An autumn territorial election is by no means guaranteed. Unless all opposition and independent MLAs vote together on a nonconfidence vote, Premier Dennis Fentie’s government would continue to stand.

The NDP appears split. Its outgoing leader, Todd Hardy, says he’ll support a non-confidence vote to trigger an election.

But Elizabeth Hanson, who will likely take over as party leader in late September, is calling for MLAs to try working with Fentie’s government before defeating it.

“I’m hoping that they’d come into this somewhat chastened and say, ‘We need to work together and we need to give it a chance.’ And if they said this, I’d say, ‘Let’s try it,’” she said.

“We should at least give them a chance.”

Then there are Yukon’s two Independent MLAs - Cathers, and John Edzerza - who remain wild cards, with neither committing to support of a nonconfidence vote.

And Fentie still has the choice of not holding an autumn sitting. The house lights could remain dim until May.

Federal politicians, meanwhile, are going through much of the same motions as our territorial ones, with Liberal Michael Ignatieff vowing to pull the plug on the Conservative government.

So if the Fentie government does fall, Yukoners could face not one, but three autumn elections.

If Cathers had hoped that quitting his job as energy minister would have triggered a broader cabinet revolt against Fentie, he must so far be disappointed.

Cabinet ministers have quietly closed ranks, and Fentie has yet to respond to Cathers’ allegations that the he lied to the public and cabinet while secretly planning to sell off the assets of Yukon Energy to Alberta-based ATCO.

Meanwhile, cabinet communications has shovelled out as much feel-good news as it could muster this week, as the territory flung $720,000 at 14 different community groups.

It remains to be seen if Cathers will pull the trigger to topple the government. He may hope to topple Fentie, but he remains a staunch Conservative, and as such, he may not want to be seen as being responsible for a Yukon Party electoral loss.

Edzerza, who himself was a cabinet minister in Fentie’s government for four years, until he left in August of 2006, said of Cathers’ departure that he was “glad to see someone else has intestinal fortitude.” But he won’t hint as to how he’ll vote.
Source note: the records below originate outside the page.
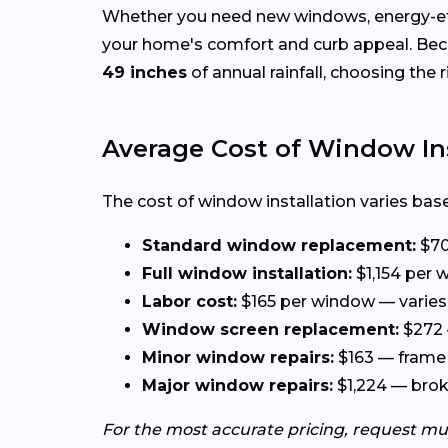
Whether you need new windows, energy-effi
your home's comfort and curb appeal. Be
49 inches
of annual rainfall, choosing the 
Average Cost of Window Ins
The cost of window installation varies base
Standard window replacement:
$70
Full window installation:
$1,154 per w
Labor cost:
$165 per window — varies 
Window screen replacement:
$272 
Minor window repairs:
$163 — frame 
Major window repairs:
$1,224 — broke
For the most accurate pricing, request mu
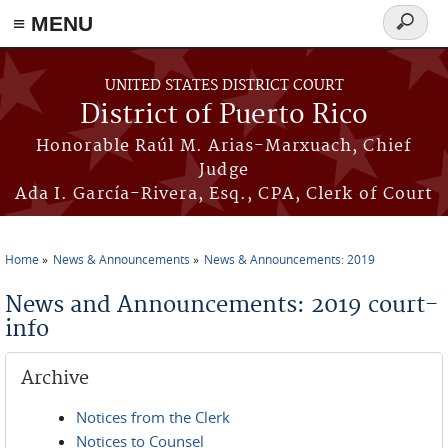
≡ MENU
Search
form
Skip to main content
UNITED STATES DISTRICT COURT
District of Puerto Rico
Honorable Raúl M. Arias-Marxuach, Chief
Judge
Ada I. García-Rivera, Esq., CPA, Clerk of Court
Home
News & Announcements
News & Announcements: 2019
You are here
News and Announcements: 2019 court-
info
Archive
Notices from the Clerk
Notices to Counsel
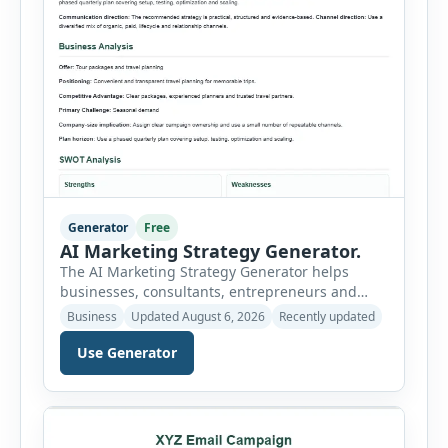
Generator
Free
AI Marketing Strategy Generator.
The AI Marketing Strategy Generator helps
businesses, consultants, entrepreneurs and
marketing teams create a structured marketing
Business
Updated August 6, 2026
Recently updated
plan without starting from a blank page. Users
can select the business niche, business stage,
Use Generator
company size, marketing objective, campaign
duration, budget, tone and preferred channel
mix. The tool then generates a complete
strategy report based on the selected […]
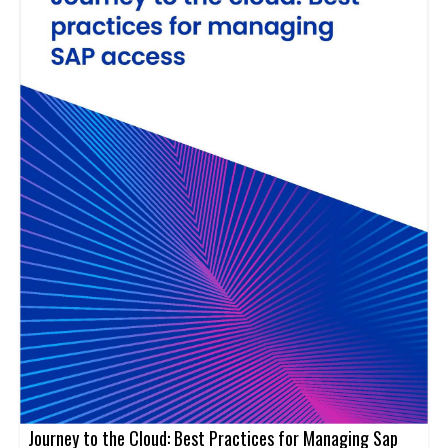
Journey to the Cloud: Best Practices for Managing Sap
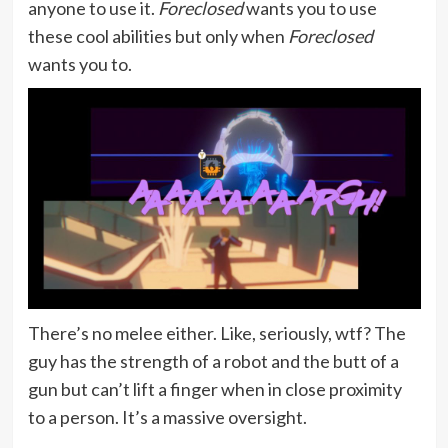
anyone to use it.
Foreclosed
wants you to use
these cool abilities but only when
Foreclosed
wants you to.
There’s no melee either. Like, seriously, wtf? The
guy has the strength of a robot and the butt of a
gun but can’t lift a finger when in close proximity
to a person. It’s a massive oversight.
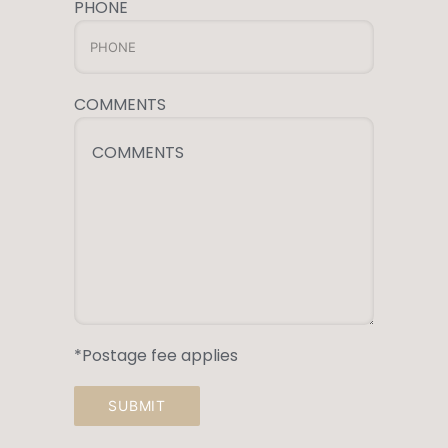
PHONE
COMMENTS
COMMENTS
*Postage fee applies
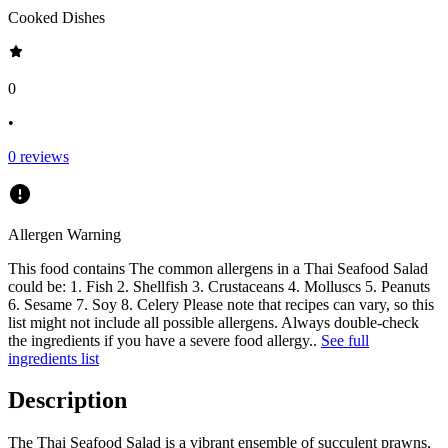
Cooked Dishes
0
•
0
reviews
Allergen Warning
This food contains
The common allergens in a Thai Seafood Salad
could be: 1. Fish 2. Shellfish 3. Crustaceans 4. Molluscs 5. Peanuts
6. Sesame 7. Soy 8. Celery Please note that recipes can vary, so this
list might not include all possible allergens. Always double-check
the ingredients if you have a severe food allergy.
.
See full
ingredients list
Description
The Thai Seafood Salad is a vibrant ensemble of succulent prawns,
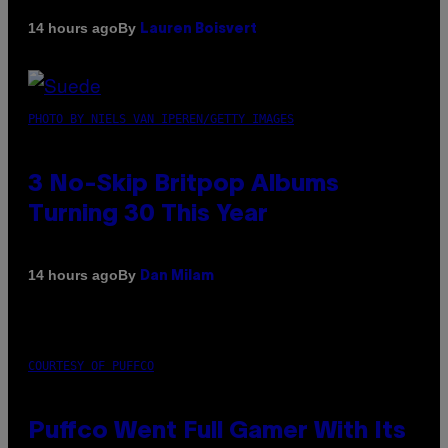
By
14 hours ago
Lauren Boisvert
PHOTO BY NIELS VAN IPEREN/GETTY IMAGES
3 No-Skip Britpop Albums
Turning 30 This Year
By
14 hours ago
Dan Milam
COURTESY OF PUFFCO
Puffco Went Full Gamer With Its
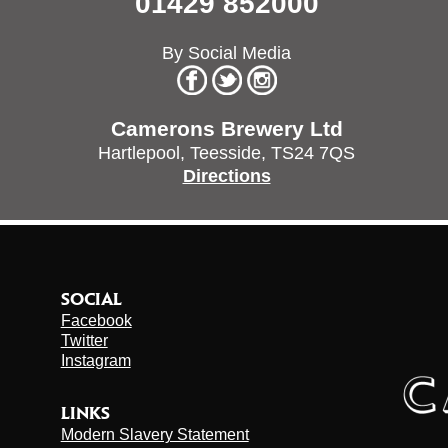
01429 852000
By Social Media
Camerons Brewery Ltd
Hartlepool,
Teesside,
TS24 7QS
Directions
SOCIAL
Facebook
Twitter
Instagram
LINKS
Modern Slavery Statement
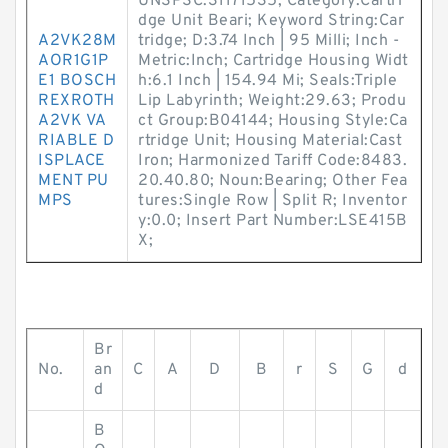
UNSPSC:31171535; Category:Cartri
dge Unit Beari; Keyword String:Car
A2VK28M
tridge; D:3.74 Inch | 95 Milli; Inch -
AOR1G1P
Metric:Inch; Cartridge Housing Widt
E1 BOSCH
h:6.1 Inch | 154.94 Mi; Seals:Triple
REXROTH
Lip Labyrinth; Weight:29.63; Produ
A2VK VA
ct Group:B04144; Housing Style:Ca
RIABLE D
rtridge Unit; Housing Material:Cast
ISPLACE
Iron; Harmonized Tariff Code:8483.
MENT PU
20.40.80; Noun:Bearing; Other Fea
MPS
tures:Single Row | Split R; Inventor
y:0.0; Insert Part Number:LSE415B
X;
Br
No.
an
C
A
D
B
r
S
G
d
d
B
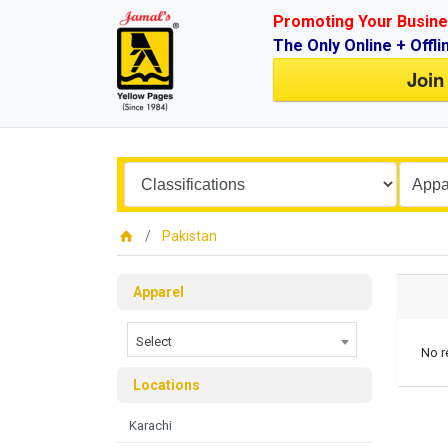
Promoting Your Busine
The Only Online + Offli
Join
Pakistan
Apparel
Select
No r
Locations
Karachi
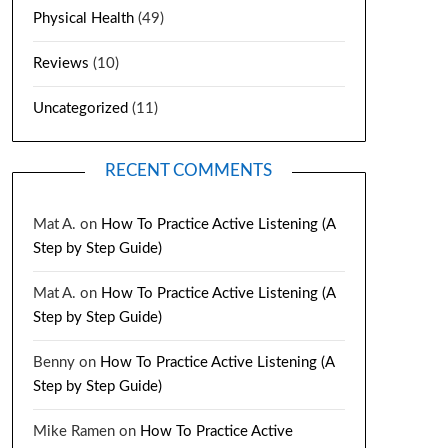
Physical Health
(49)
Reviews
(10)
Uncategorized
(11)
RECENT COMMENTS
Mat A.
on
How To Practice Active Listening (A
Step by Step Guide)
Mat A.
on
How To Practice Active Listening (A
Step by Step Guide)
Benny
on
How To Practice Active Listening (A
Step by Step Guide)
Mike Ramen
on
How To Practice Active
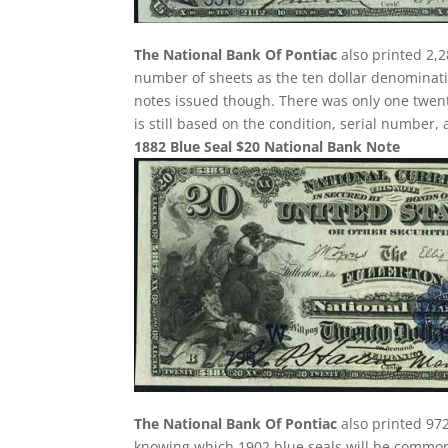
The National Bank Of Pontiac
also printed 2,2
number of sheets as the ten dollar denominatio
notes issued though. There was only one twenty
is still based on the condition, serial number,
1882 Blue Seal $20 National Bank Note
The National Bank Of Pontiac
also printed 972
knowing which 1902 blue seals will be common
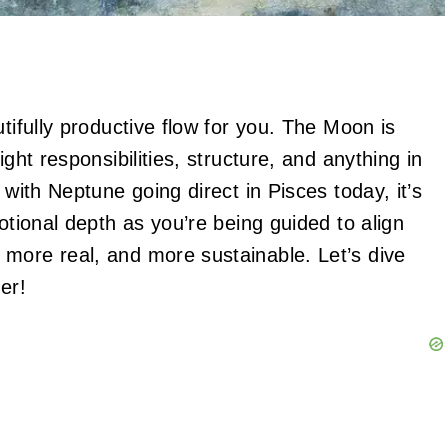
tifully productive flow for you. The Moon is
ght responsibilities, structure, and anything in
 with Neptune going direct in Pisces today, it’s
otional depth as you’re being guided to align
more real, and more sustainable. Let’s dive
er!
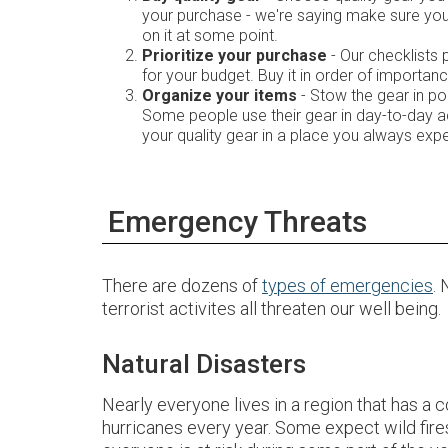
your purchase - we're saying make sure you 
on it at some point.
Prioritize your purchase
- Our checklists 
for your budget. Buy it in order of importanc
Organize your items
- Stow the gear in p
Some people use their gear in day-to-day ac
your quality gear in a place you always exp
Emergency Threats
There are dozens of
types of emergencies
.
terrorist activites all threaten our well being.
Natural Disasters
Nearly everyone lives in a region that has a 
hurricanes every year. Some expect wild fire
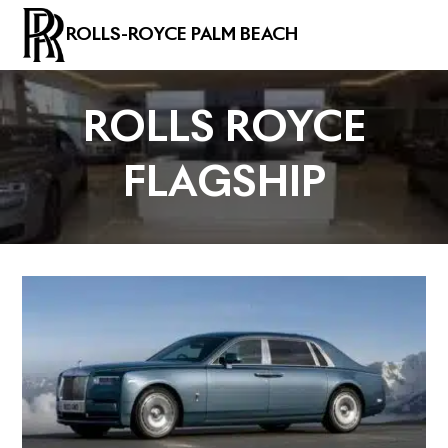
ROLLS-ROYCE PALM BEACH
ROLLS ROYCE
FLAGSHIP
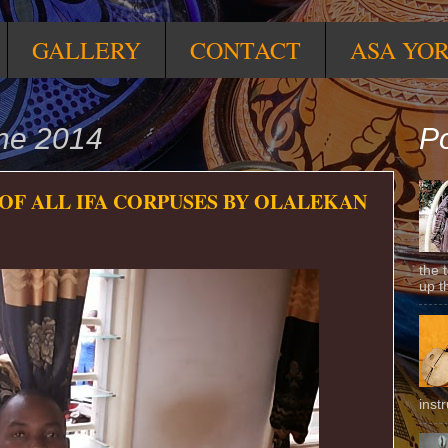
GALLERY
CONTACT
ASA YO
une 2014
Po
 OF ALL IFA CORPUSES BY OLALEKAN
the 
up t
inst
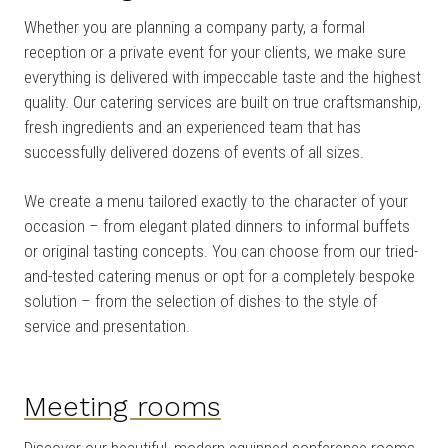
Whether you are planning a company party, a formal
reception or a private event for your clients, we make sure
everything is delivered with impeccable taste and the highest
quality. Our catering services are built on true craftsmanship,
fresh ingredients and an experienced team that has
successfully delivered dozens of events of all sizes.
We create a menu tailored exactly to the character of your
occasion – from elegant plated dinners to informal buffets
or original tasting concepts. You can choose from our tried-
and-tested catering menus or opt for a completely bespoke
solution – from the selection of dishes to the style of
service and presentation.
Meeting rooms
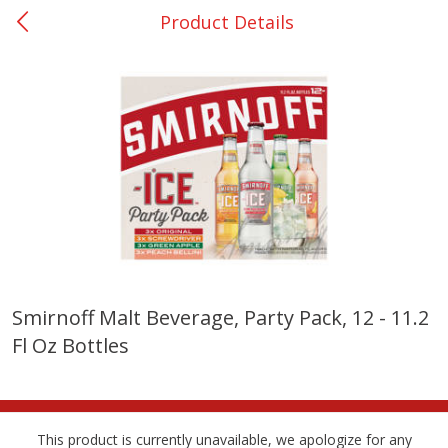
Product Details
0
$
00
College Station - #12
Reserve a Time Slot
Produce
310
more
Smirnoff Malt Beverage, Party Pack, 12 - 11.2
Fl Oz Bottles
Basket & Bushel Broccoli
Basket & Bushel Brussels
Florets, 12 Oz (340 G)
Sprouts, 12 Oz (340 G)
This product is currently unavailable, we apologize for any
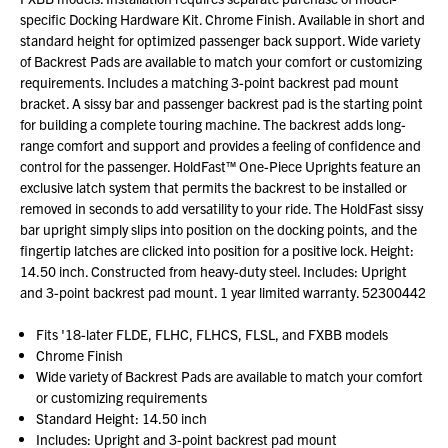
specific Docking Hardware Kit. Chrome Finish. Available in short and
standard height for optimized passenger back support. Wide variety
of Backrest Pads are available to match your comfort or customizing
requirements. Includes a matching 3-point backrest pad mount
bracket. A sissy bar and passenger backrest pad is the starting point
for building a complete touring machine. The backrest adds long-
range comfort and support and provides a feeling of confidence and
control for the passenger. HoldFast™ One-Piece Uprights feature an
exclusive latch system that permits the backrest to be installed or
removed in seconds to add versatility to your ride. The HoldFast sissy
bar upright simply slips into position on the docking points, and the
fingertip latches are clicked into position for a positive lock. Height:
14.50 inch. Constructed from heavy-duty steel. Includes: Upright
and 3-point backrest pad mount. 1 year limited warranty. 52300442
Fits '18-later FLDE, FLHC, FLHCS, FLSL, and FXBB models
Chrome Finish
Wide variety of Backrest Pads are available to match your comfort
or customizing requirements
Standard Height: 14.50 inch
Includes: Upright and 3-point backrest pad mount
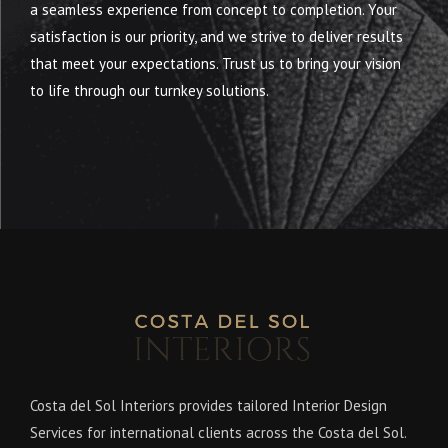
a seamless experience from concept to completion. Your
satisfaction is our priority, and we strive to deliver results
that meet your expectations. Trust us to bring your vision
to life through our turnkey solutions.
Costa del Sol Interiors provides tailored Interior Design
Services for international clients across the Costa del Sol.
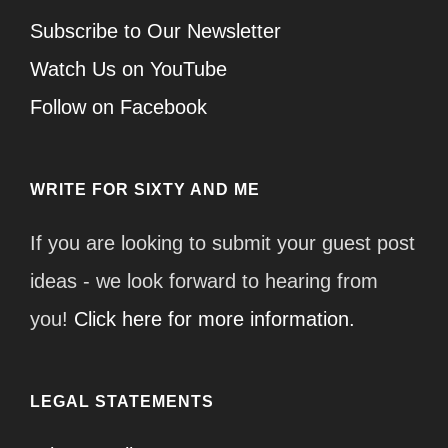
Subscribe to Our Newsletter
Watch Us on YouTube
Follow on Facebook
WRITE FOR SIXTY AND ME
If you are looking to submit your guest post
ideas - we look forward to hearing from
you!
Click here for more information.
LEGAL STATEMENTS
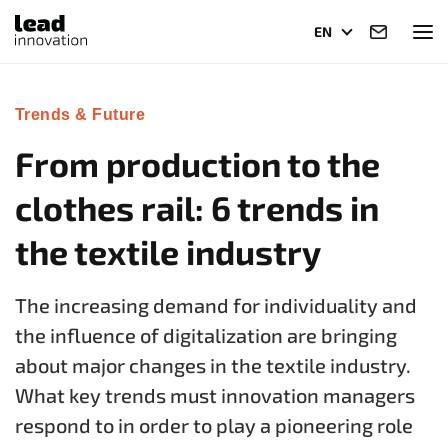
EN
Trends & Future
From production to the
clothes rail: 6 trends in
the textile industry
The increasing demand for individuality and
the influence of digitalization are bringing
about major changes in the textile industry.
What key trends must innovation managers
respond to in order to play a pioneering role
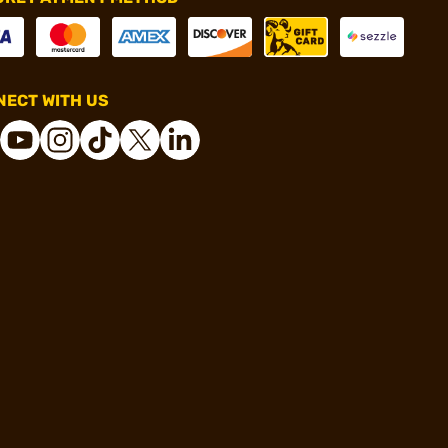
ECT WITH US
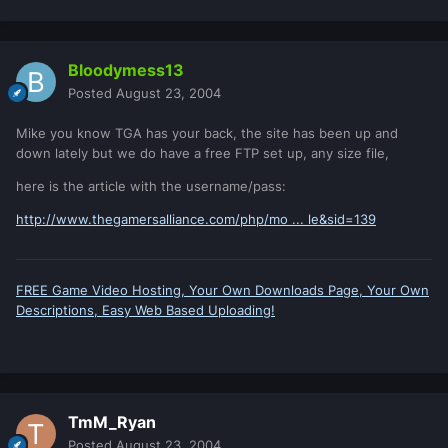
Bloodymess13
Posted
August 23, 2004
Mike you know TGA has your back, the site has been up and
down lately but we do have a free FTP set up, any size file,
here is the article with the username/pass:
http://www.thegamersalliance.com/php/mo ... le&sid=139
FREE Game Video Hosting, Your Own Downloads Page, Your Own
Descriptions, Easy Web Based Uploading!
TmM_Ryan
Posted
August 23, 2004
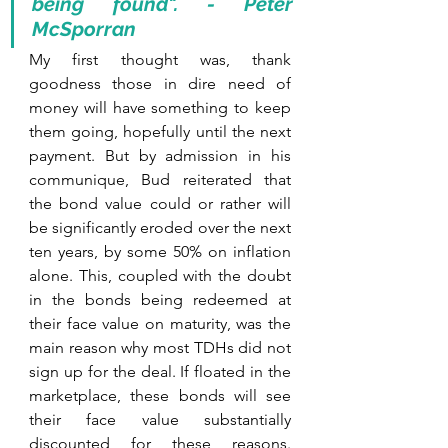
being found". - Peter 
McSporran
My first thought was, thank 
goodness those in dire need of 
money will have something to keep 
them going, hopefully until the next 
payment. But by admission in his 
communique, Bud reiterated that 
the bond value could or rather will 
be significantly eroded over the next 
ten years, by some 50% on inflation 
alone. This, coupled with the doubt 
in the bonds being redeemed at 
their face value on maturity, was the 
main reason why most TDHs did not 
sign up for the deal. If floated in the 
marketplace, these bonds will see 
their face value substantially 
discounted for these reasons. 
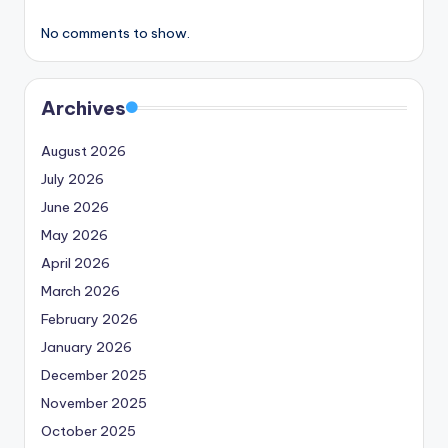
No comments to show.
Archives
August 2026
July 2026
June 2026
May 2026
April 2026
March 2026
February 2026
January 2026
December 2025
November 2025
October 2025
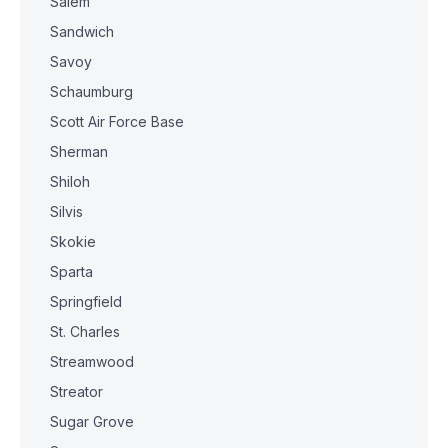
Salem
Sandwich
Savoy
Schaumburg
Scott Air Force Base
Sherman
Shiloh
Silvis
Skokie
Sparta
Springfield
St. Charles
Streamwood
Streator
Sugar Grove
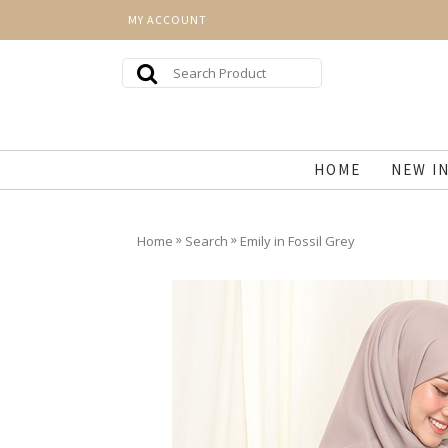
MY ACCOUNT
HOME
NEW I
»
»
Home
Search
Emily in Fossil Grey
The NDP, meanwhile, finds itself caught in a leadership transition while an election looms. Hardy, who has leukemia, is stepping aside on September 26 for Hanson, the incumbent candidate.

Yet Hardy has no plans to vacate his seat. Indeed, he says that his health has improved over the summer, and that if there’s an autumn election, he expects to run again.

And he has no plans to support either the Yukon Party or the Liberals in forming a government.

His views are at odds with Hanson, who would like to give Fentie and his government the benefit of the doubt. Having lost their majority, government ministers could well be more open to working on important issues such as homelessness and helping small businesses ride through the recession, she said.

Of course, it may well be in the NDP’s interests to put off an election until its new leader has had time to shore up the party’s sagging popular support.

“You can call it convenient; you can call it pragmatic,” said Hanson.

Whether Hardy will accept orders from the party’s incoming leader to work with the Yukon Party is uncertain.